When an insured person dies, all the money from the policy goes to the beneficiary, who is chosen by them but does not have any power in the contract. Beneficiaries may be changed without being consulted if the owner so wishes. In the case of irrevocable beneficiary designation the beneficiary does have to agree to any changes.
The owners of policies must have what is known as an insurable interest, in which case the owner would sustain a loss upon the death of the person they’re insuring. This clause, in effect, prohibits people from buying policies because they believe the person will soon die. It also helps prevent any kind of foul play against the person with the policy.
The cost of the policy is based upon mathematical tables, and includes fees for administrative work, paying the claim, and making a profit from the the transaction.
The age and health of the insured is a large factor also. Most of the income garnered by the insurance companies comes from premiums paid, but they also invest some of their income in other places.
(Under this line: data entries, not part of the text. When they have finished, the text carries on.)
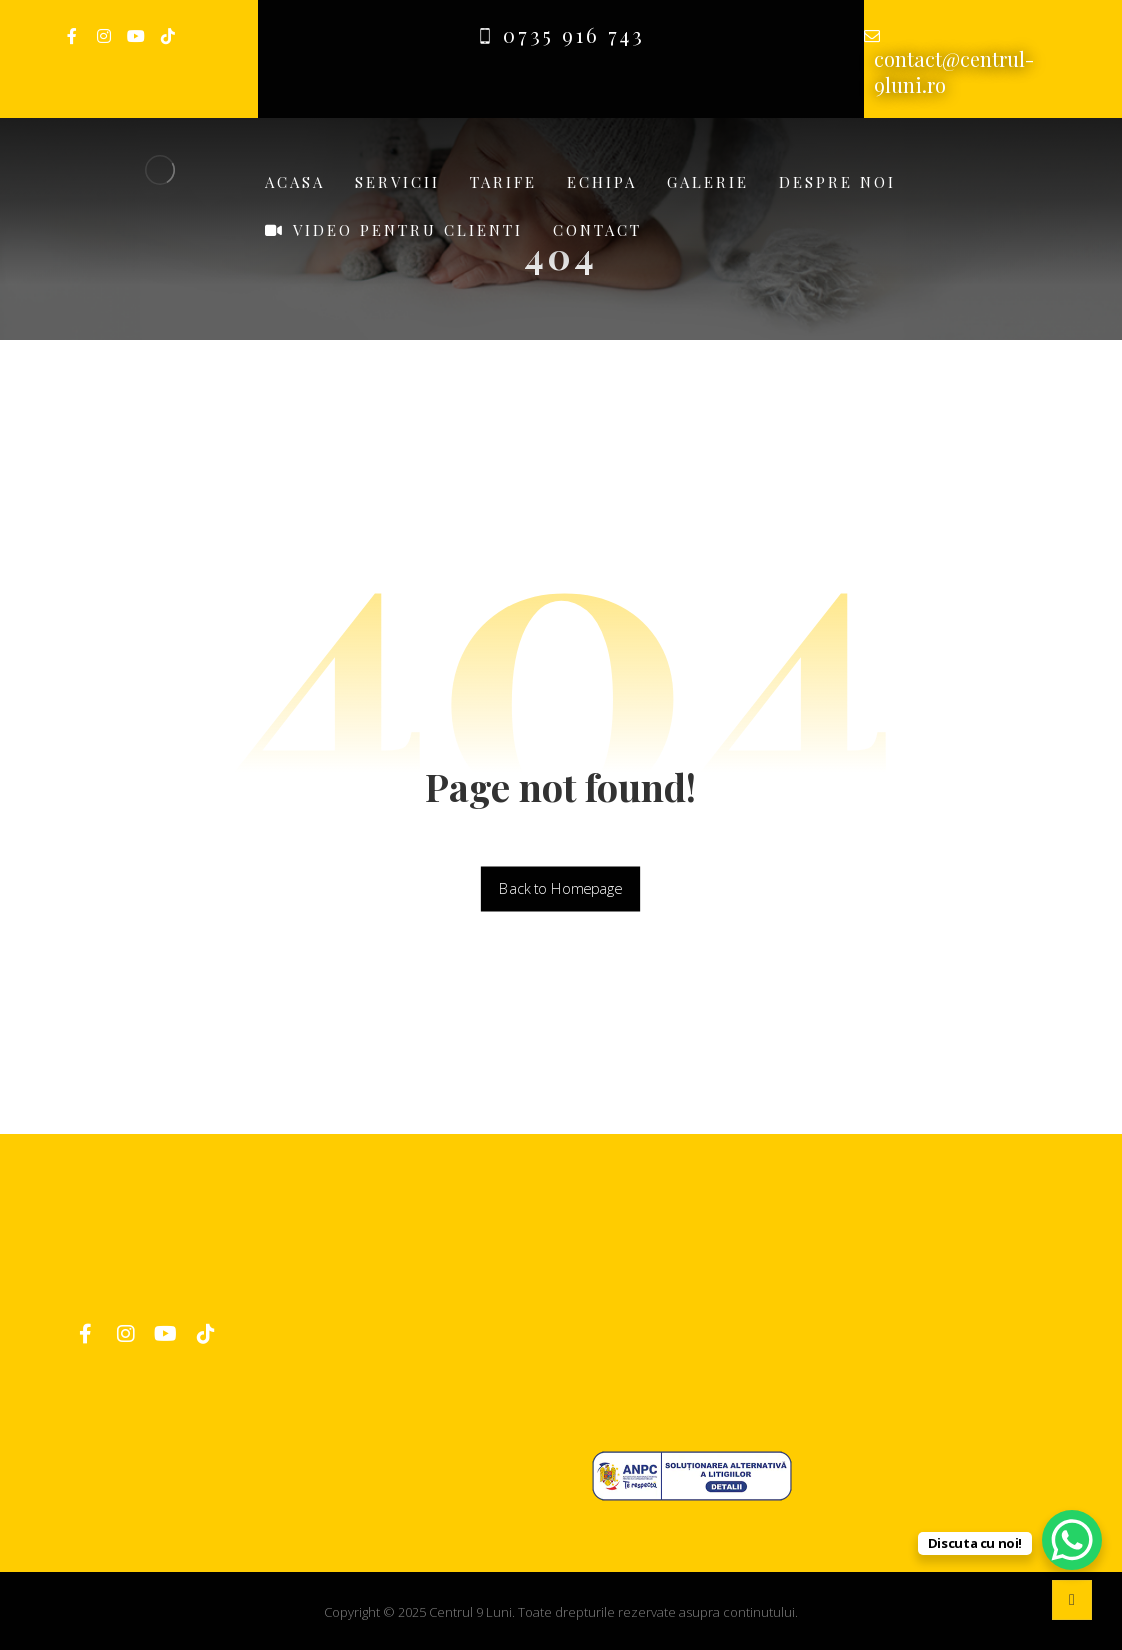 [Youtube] (136, 36)
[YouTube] (166, 1334)
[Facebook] (72, 36)
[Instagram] (104, 36)
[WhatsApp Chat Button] (1072, 1540)
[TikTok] (168, 36)
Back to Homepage (560, 889) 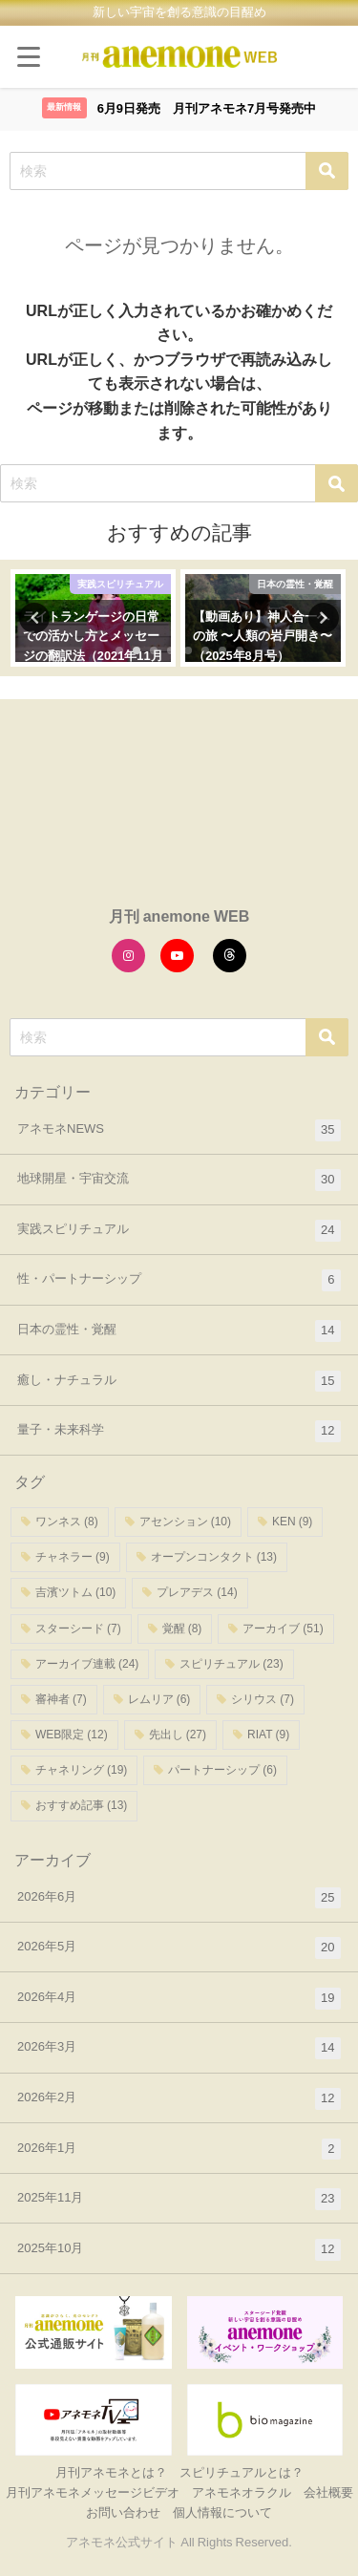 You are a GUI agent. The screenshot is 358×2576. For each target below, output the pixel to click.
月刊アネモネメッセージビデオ (92, 2492)
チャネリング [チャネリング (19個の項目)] (81, 1770)
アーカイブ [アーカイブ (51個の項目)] (282, 1628)
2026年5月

The company will need to have demonstrable proof of death before paying the claim. The death certificate and the owner’s notarized claim form are sufficient in most cases. The company can halt payment and do a thorough investigation should there be any suspicion about the cause of death. This investigation could take as long as several months to be completed.
All people are not automatically insurable, and those who are smokers or have health problems, dangerous lifestyles, or other problems are not thought of as a reasonable risk for companies. The result would be either no policy at all. However, some may acquire a policy with a very high monthly premium. As the age of a person rises, so do the costs of their policy. A man of twenty-five, who is a non-smoker and is in good health, could buy a $100,000 insurance policy for ten years for the small sum of $90 a year. The types of policies available are whole life, term, endowment, and universal.
A Whole policy is valid for a person’s lifetime. A Term policy is only for a time such as ten years. This type of policy is not advisable for everyone. An Endowment pays a designated sum of money upon maturity or the person’s death. Universal is established on premium payments above and beyond the basic cost of the policy and are added to the policy’s cash value. Check into the type of life insurance you wish to have before you commit yourself to anything. Good agents will welcome the opportunity to talk with you at length.